La feuille d'automne
Emportée par le vent
En rondes monotones
Tombe en tourbillonnant.
Je ne suis pas absolument sûr des paroles, mais certainement de la mélodie. Et je l'entends à la fois tel que je suis aujourd'hui, et singulièrement tel que j'étais, écolier de primaire. Instantanément monte, avec la mélodie, je ne sais quelle langueur, quelle tristesse sans cause, qui me font régresser vers le pays lointain des premières nostalgies. En ce temps-là, certes, j'ignorais ce que sont exactement des colchiques, mais je pouvais fort bien comprendre que l'été finissait, non par le raisonnement, mais par la mélodie elle-même, qui termine la strophe par un dégradé musical. De même pour la seconde strophe, qui se veut évocatrice des mouvements d'automne, et qui termine par le même phrasé que la première.
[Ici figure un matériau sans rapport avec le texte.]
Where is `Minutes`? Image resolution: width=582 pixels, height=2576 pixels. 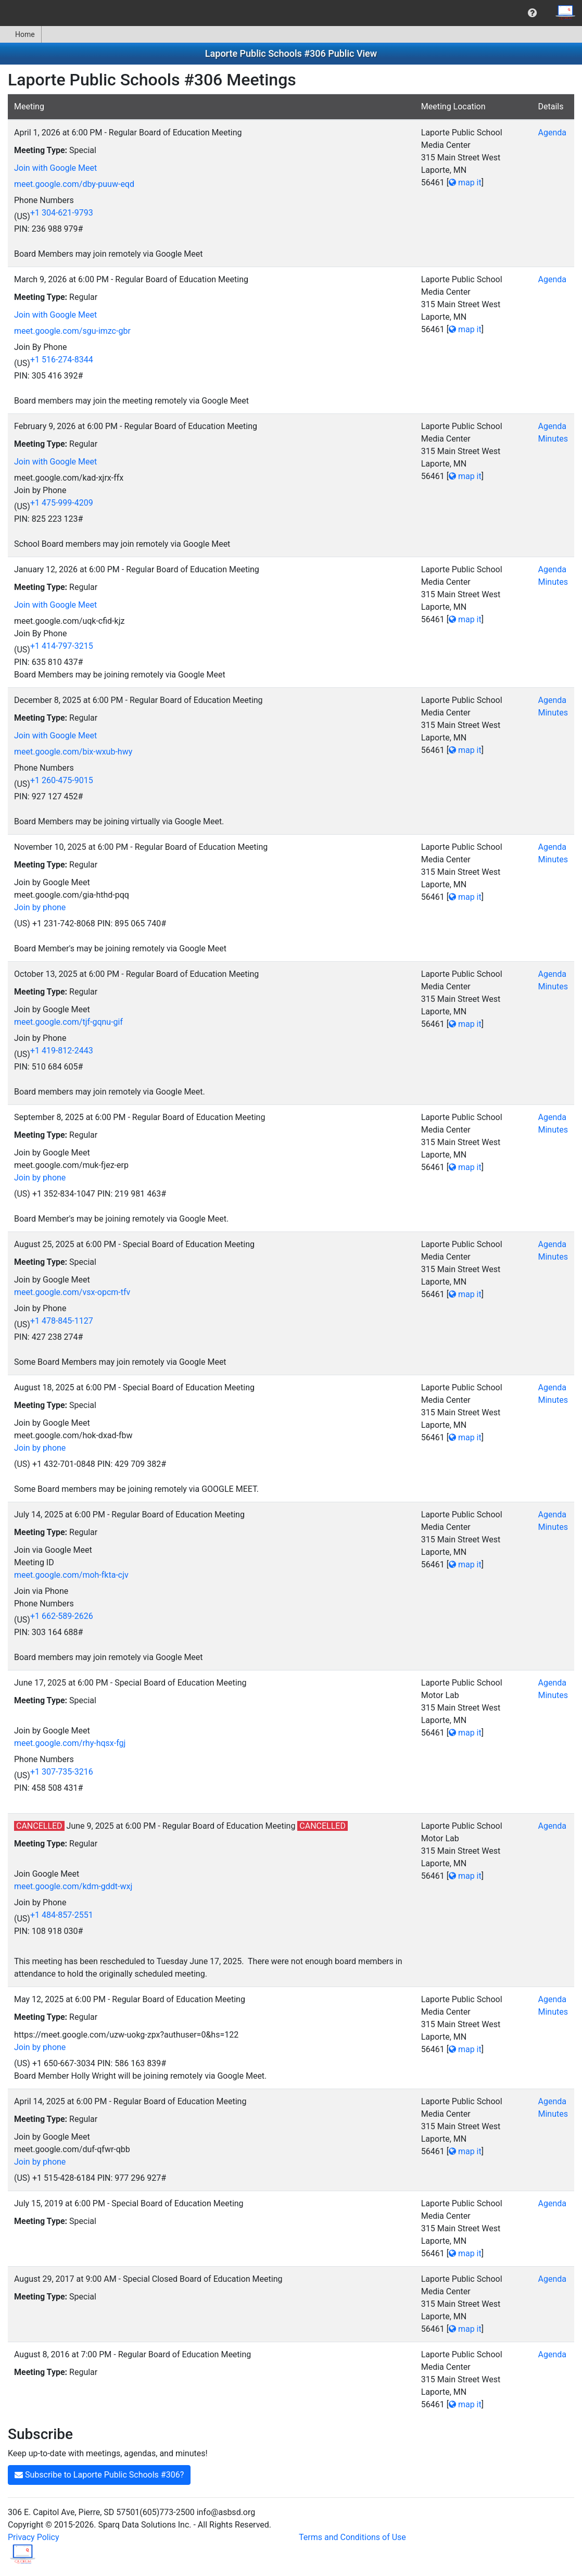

Je m'étonne toujours qu'on nous ait fait chanter, à l'école, des chansons résolument tristes, quand elles n'étaient pas tout à fait sinistres : à la plus haute branche - nous le pendouillerons. J'ose espérer que dans les classes, de nos jours, on apprenne et fasse chanter quelque chose qui élève l'âme au lieu de l'enténébrer.
Cette évocation inattendue de la chanson citée plus haut - d'où, par Zeus, m'est donc venue cette musique oubliée, de quel rêve nocturne dont je ne garde aucun souvenir ? - m'a fait penser tout de suite à ce poème bien connu de Gérard de Nerval, "Fantaisie" :
"Il est un air pour qui je donnerais
Tout Rossini, tout Mozart et tout Weber
Un air très vieux, languissant et funèbre
Qui pour moi seul a des charmes secrets.
Et voilà notre poète qui se laisse dériver vers l'évocation d'un chateau dans un parc ("C'est sous Louis XIII"), image sereine et belle, et voilà qu'une dame joliment vêtue apparaît, "blonde aux yeux noirs" à sa haute fenêtre - et soudain le poète se persuade qu'il l'a déjà vue, dans une existence antérieure, et qu'il s'en souvient.
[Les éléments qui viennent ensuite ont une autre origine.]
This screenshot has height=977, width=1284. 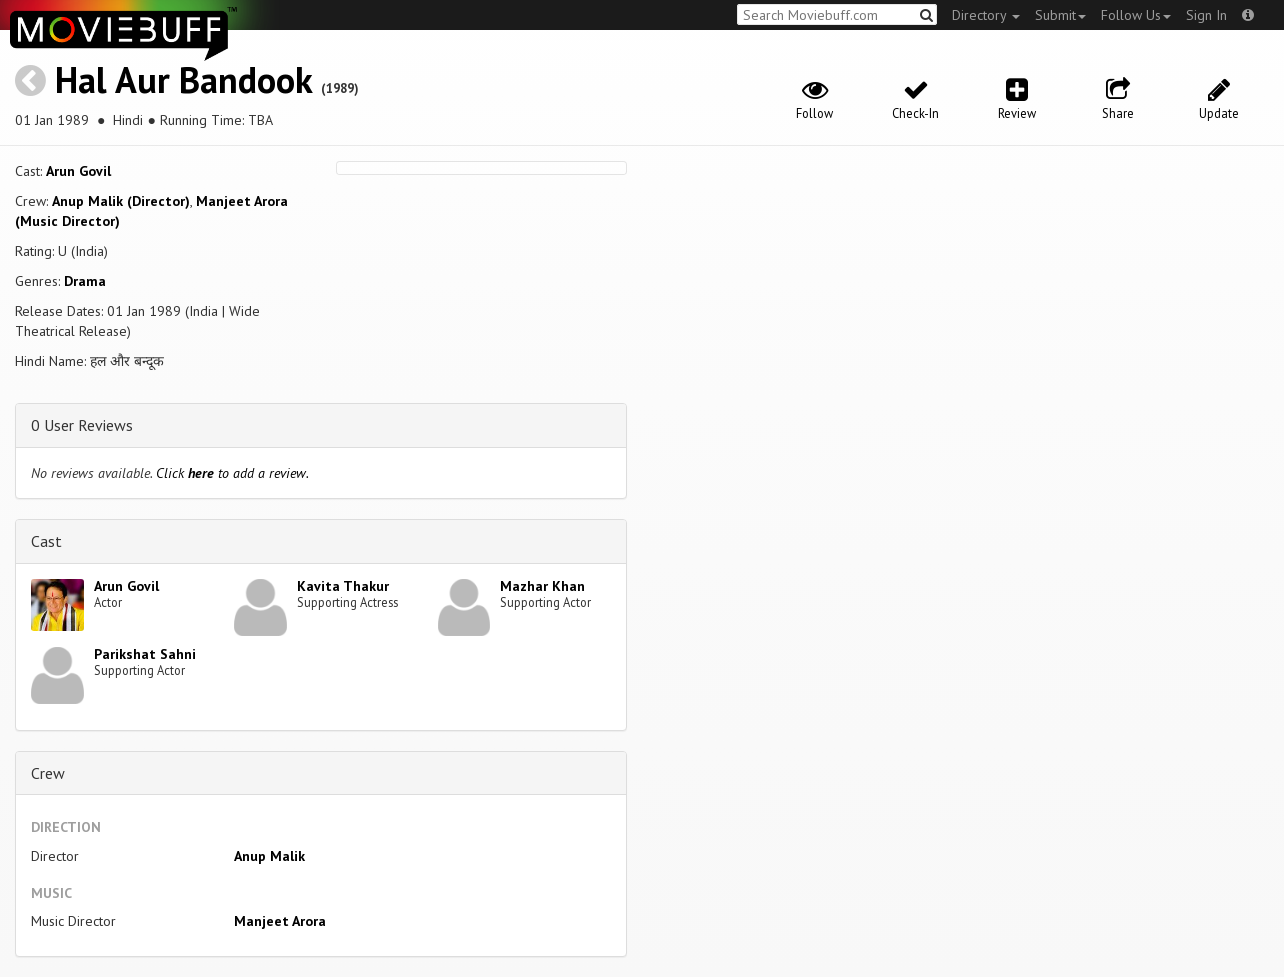 What do you see at coordinates (280, 921) in the screenshot?
I see `Manjeet Arora` at bounding box center [280, 921].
C'est la mélodie , "un air très vieux" - la notation est capitale, qui entraîne le mouvement rétrograde vers le passé, avec sa tonalité "languissante et funèbre", vers l'image de la femme idéale à jamais perdue, qui rayonnait dans une région secrète de l'âme, à la fois perdue et immortelle, perdue et retrouvée, morte et vive dans la permanence invincible du fantasme. Deuil impossible, c'est la formule clinique de la mélancolie.
Il y a quelques dizaines d'années j'étais hanté, moi aussi, par une certaine mélodie "languissante et funèbre". Elle portait des paroles que j'ai oubliées depuis, qui exprimaient l'attente vaine d'un retour, retour de qui je ne saurais dire. Hélas, il ne revenait pas, comme dans une autre chanson, un peu plus enlevée celle-là :
Malbrough s'en va en guerre
Ne sait quand reviendra.
Et le retour est sans cesse différé.
Dans mon affaire Malbrough ne reviendra jamais. Je mettrai un certain temps pour l'admettre. Alors la mélodie, et les paroles, perdront leur signification, et l'oubli fera le reste.